The Jones Act requires vessels transporting goods between US ports to be US-flagged, US-built and majority US-owned. Critics of the century-old law argue that it increases shipping costs and hinders supply due to the limited capacity of the US fleet.
On September 8, DHS waived Jones Act requirements for one week for gasoline and other refined products shipments from ports in New York, Pennsylvania, Texas and Louisiana to ports in South Carolina, Georgia, Florida, and Puerto Rico. The waiver was aimed at lessening a potential supply crunch following Hurricanes Harvey and Irma.
DHS later extended that waiver to September 22 and broadened it to include shipments from New Jersey, Delaware, Maryland, New Mexico, Mississippi, Alabama and Arkansas to North Carolina, Virginia, and West Virginia, as well as the seven states and Puerto Rico covered by the original waiver.

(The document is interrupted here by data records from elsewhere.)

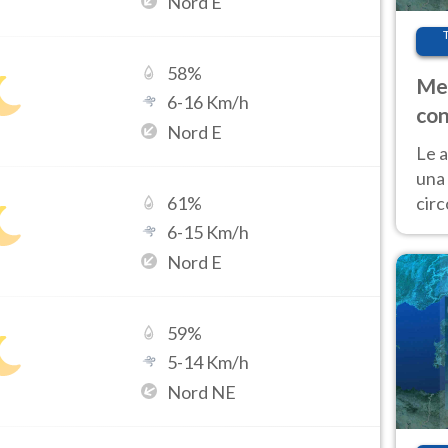
Nord E
58
%
Met
6
-
16
Km/h
con
Nord E
Le a
una 
cir
61
%
del 
6
-
15
Km/h
gior
Nord E
Fer
59
%
5
-
14
Km/h
Nord NE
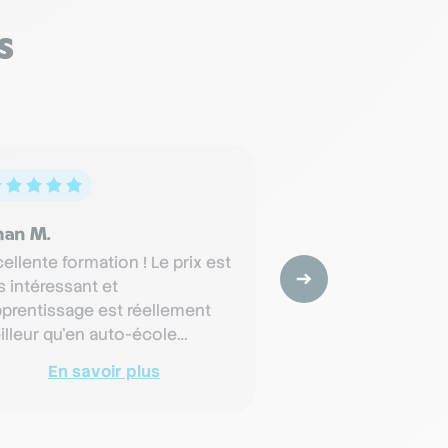
s
han M.
Clécie M.
ellente formation ! Le prix est
Très disponible en
s intéressant et
Simone vous ac
pprentissage est réellement
jusqu'au bout de v
illeur qu'en auto-école
apprentissage ! L
assique. Les moniteurs sont
sont très pédagog
En savoir plus
En savoir
s sy…
et nous conseil…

The waiver expired on Friday.
In its statement, DHS said that the waiver request for Puerto Rico was different, since any supply issue there would not be caused by lack of available US-flagged vessels.

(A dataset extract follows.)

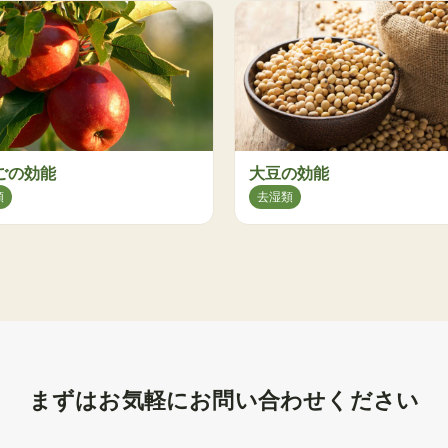
ごの効能
大豆の効能
類
去湿類
まずはお気軽にお問い合わせください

"After Hurricanes Harvey and Irma, the rationale for a Jones Act waiver was to facilitate movement of petroleum to numerous places along the east coast, and making up for the loss of very high capacity pipelines," DHS said. "The situation in Puerto Rico is much different."
The US exported 270,000 b/d of crude and refined products to Puerto Rico in May, its highest monthly average since November 2015 when 732,000 b/d were exported, according to the US Energy Information Administration.
An average of 318,000 b/d of US crude and products were shipped to Puerto Rico in 2016, down from 1.4 million b/d in 2015 and its lowest export rate to Puerto Rico in decades.
In June 2016, Representative Gary Palmer, Republican-Alabama, unsuccessfully attempted to attach a Jones Act waiver to a bill to restructure Puerto Rico's then-$70 billion debt, arguing that it would give the island access to lower-priced commodities.
"If exempted, Puerto Rico's power companies would be able to replace foreign-sourced oil with cheaper, cleaner, US-sourced natural gas," Palmer said in a statement.
Palmer's effort failed to make it out of committee.